After a fully adjusted analysis, researchers found that men had a greater risk for all-cause mortality compared with women, within 1 year after HFpEF hospitalization (HR = 1.27; 95% CI, 1.06-1.52).

Independent risk factors for 1-year all-cause mortality among both men and women included:

  • age (HR per 10-year increment in women = 1.33; 95% CI, 1.17-1.51; HR in men = 1.23; 95% CI, 1.05-1.44);
  • heart rate (HR per 10 beats per minute in women = 1.05; 95% CI, 1.01-1.1; HR in men = 1.1; 95% CI, 1.03-1.17); and
  • worse renal function (HR per 15 mL/min/1.73 m2 decrease in women = 1.19; 95% CI, 1.08-1.31; HR in men = 1.14; 95% CI, 1.01-1.27).

Elevated systolic BP was associated with lower mortality among both men and women (HR in women = 0.84; 95% CI, 0.6-1.16; HR in men = 0.91; 95% CI, 0.58-1.43).

In addition, elevated BMI was associated with lower all-cause mortality among men (OR in men = 0.82; 95% CI, 0.73-0.93), with borderline significance among women (OR in women = 0.96; 95% CI, 0.9-1.02).

All-cause mortality risk by race

Investigators observed that Black patients had lower risk for 1-year mortality after HFpEF hospitalization compared with white patients (HR = 0.79; 95% CI, 0.64-0.97).

Predictors of 1-year all-cause mortality in both races included age (HR per 10 years increment in white patients = 1.28; 95% CI, 1.14-1.44; HR in Black patients = 1.32; 95% CI, 1.12-1.55) and heart rate (HR per 10 beats per minute increment in white patients = 1.06; 95% CI, 1.02-1.1; HR for Black patients = 1.14; 95% CI, 1.06-1.21).

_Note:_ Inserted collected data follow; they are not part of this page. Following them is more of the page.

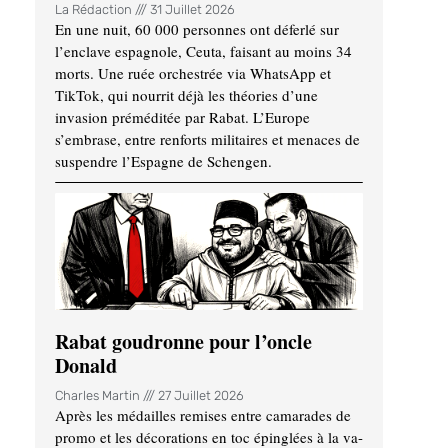
La Rédaction
31 Juillet 2026
En une nuit, 60 000 personnes ont déferlé sur
l’enclave espagnole, Ceuta, faisant au moins 34
morts. Une ruée orchestrée via WhatsApp et
TikTok, qui nourrit déjà les théories d’une
invasion préméditée par Rabat. L’Europe
s’embrase, entre renforts militaires et menaces de
suspendre l’Espagne de Schengen.
Rabat goudronne pour l’oncle
Donald
Charles Martin
27 Juillet 2026
Après les médailles remises entre camarades de
promo et les décorations en toc épinglées à la va-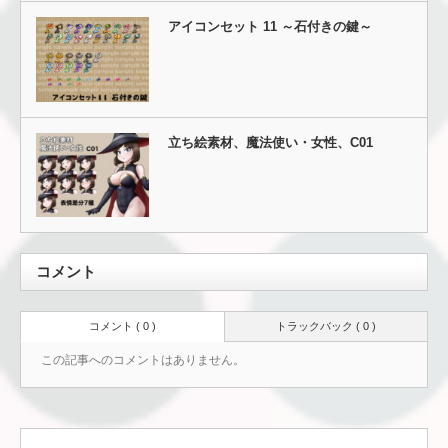
アイコンセット 11 ～石付きの鍵～
立ち絵素材、魔法使い・女性、C01
コメント
コメント ( 0 )
トラックバック ( 0 )
この記事へのコメントはありません。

Factors associated with worse survival among white patients included atrial fibrillation (HR = 1.34; 95% CI, 1.09-1.56), chronic obstructive pulmonary disease (HR = 1.41; 95% CI, 1.15-1.72) and worse renal function (HR per 15 mL/min/1.73 m2 decrease = 1.2; 95% CI, 1.1-1.31).

Elevated BMI was associated with better 1-year survival among white patients (HR per 5 kg/m2 increment = 0.88; 95% CI, 0.81-0.95).

Moreover, elevated systolic BP was associated with improved 1-year all-cause mortality in both Black and white patients, with significant interaction by race (OR in white patients = 0.97; 95% CI, 0.94-1; OR in Black patients = 0.9; 95% CI, 0.85-0.95; P for interaction = .02).

“The paradoxical relationship between lower BP and poor prognosis is well established for patients with HF [with reduced] EF, and has been demonstrated in patients with HFpEF as well,” the researchers wrote. “More recently, this relationship has been described as a reverse J curve for both patients with HFpEF and those with HFrEF. Our finding of an interaction between BP and race in HFpEF is novel, and warrants further study.”